The Gileadites seized the fords of the Jordan before the Ephraimites arrived. And when any Ephraimite who escaped said, “Let me cross over,” the men of Gilead would say to him, “Are you an Ephraimite?” If he said, “No,” then they would say to him, “Then say, ‘Shibboleth’!” And he would say, “Sibboleth,” for he could not pronounce it right. Then they would take him and kill him at the fords of the Jordan. There fell at that time forty-two thousand Ephraimites. (Judges 12:5–6)
In the same way that the Ephraimites could not avoid mispronouncing Shibboleth because of their accent and dialect, some actions declare the truth about our internal lives no matter what we claim about ourselves.
The Shibboleth of Drunkenness
- The act of drunkenness excludes a person from the kingdom of God. First Corinthians 6:9–10 reads, “Do you not know that the unrighteous will not inherit the kingdom of God? Do not be deceived. Neither fornicators, nor idolaters, nor adulterers, nor homosexuals, nor sodomites, nor thieves, nor covetous, nor drunkards, nor revilers, nor extortioners will inherit the kingdom of God.” Paul made it clear that these actions have unmistakable fruit.
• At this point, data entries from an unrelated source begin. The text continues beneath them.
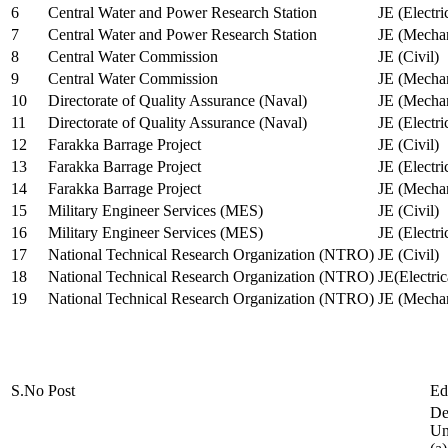
6
Central Water and Power Research Station
JE (Electri
7
Central Water and Power Research Station
JE (Mechan
8
Central Water Commission
JE (Civil)
9
Central Water Commission
JE (Mechan
10
Directorate of Quality Assurance (Naval)
JE (Mechan
11
Directorate of Quality Assurance (Naval)
JE (Electri
12
Farakka Barrage Project
JE (Civil)
13
Farakka Barrage Project
JE (Electri
14
Farakka Barrage Project
JE (Mechan
15
Military Engineer Services (MES)
JE (Civil)
16
Military Engineer Services (MES)
JE (Electr
17
National Technical Research Organization (NTRO)
JE (Civil)
18
National Technical Research Organization (NTRO)
JE(Electric
19
National Technical Research Organization (NTRO)
JE (Mechan
S.No
Post
Ed
De
Uni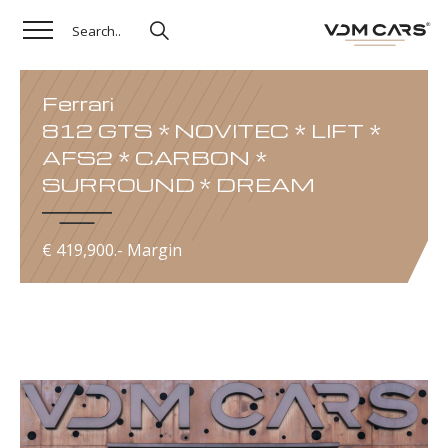
Ferrari
812 GTS * NOVITEC * LIFT *
AFS2 * CARBON *
SURROUND * DREAM
€ 419,900.- Margin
The person who participates in drunkenness is not in the kingdom of God.
- The act of drunkenness is an action of darkness and not light. “Let us walk properly, as in the day, not in revelry and drunkenness, not in lewdness and lust, not in strife and envy” (Romans 13:13).
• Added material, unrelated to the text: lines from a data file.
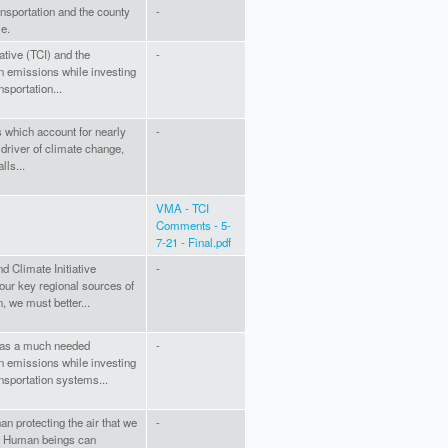
ansportation and the county
-
le.
ative (TCI) and the
-
on emissions while investing
nsportation...
s which account for nearly
-
 driver of climate change,
lls...
VMA - TCI
Comments - 5-
7-21 - Final.pdf
nd Climate Initiative
-
our key regional sources of
, we must better...
P as a much needed
-
on emissions while investing
ansportation systems...
 protecting the air that we
-
e. Human beings can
- The act of drunkenness causes a person not to be filled with the Spirit of God. “And do not be drunk with wine, in which is dissipation; but be filled with the Spirit” (Ephesians 5:18).
- The act of drunkenness is a work of the flesh. “Now the works of the flesh are evident, which are: adultery, fornication, uncleanness, lewdness, idolatry, sorcery, hatred, contentions, jealousies, outbursts of wrath, selfish ambitions, dissensions, heresies, envy, murders, drunkenness, revelries, and the like; of which I tell you beforehand, just as I also told you in time past, that those who practice such things will not inherit the kingdom of God” (Galatians 5:19-21).
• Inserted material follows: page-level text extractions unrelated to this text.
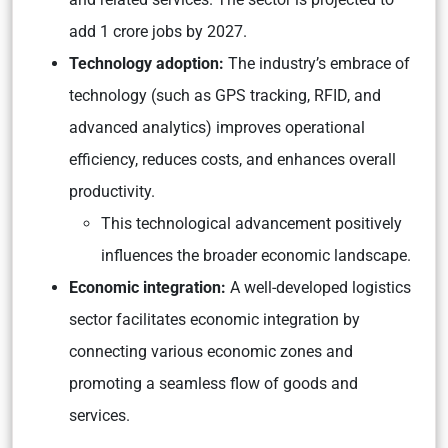
add 1 crore jobs by 2027.
Technology adoption:
The industry’s embrace of
technology (such as GPS tracking, RFID, and
advanced analytics) improves operational
efficiency, reduces costs, and enhances overall
productivity.
This technological advancement positively
influences the broader economic landscape.
Economic integration:
A well-developed logistics
sector facilitates economic integration by
connecting various economic zones and
promoting a seamless flow of goods and
services.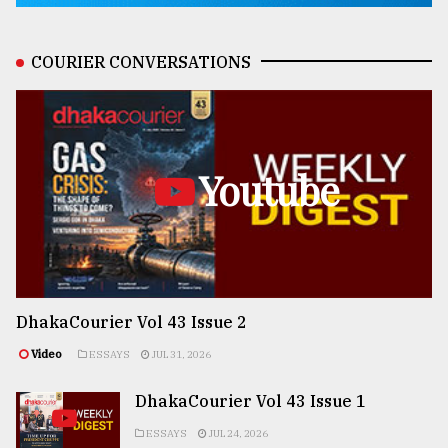
COURIER CONVERSATIONS
Youtube
DhakaCourier Vol 43 Issue 2
Video
ESSAYS
JUL 31, 2026
DhakaCourier Vol 43 Issue 1
ESSAYS
JUL 24, 2026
- The act of drunkenness is doing the will of the Gentiles. “For we have spent enough of our past lifetime in doing the will of the Gentiles—when we walked in lewdness, lusts, drunkenness, revelries, drinking parties, and abominable idolatries” (1 Peter 4:3).
All these Scriptures make it unmistakably clear that drunkenness is an action that demonstrates a person is not a faithful servant of God but instead is living the life of a servant of sin.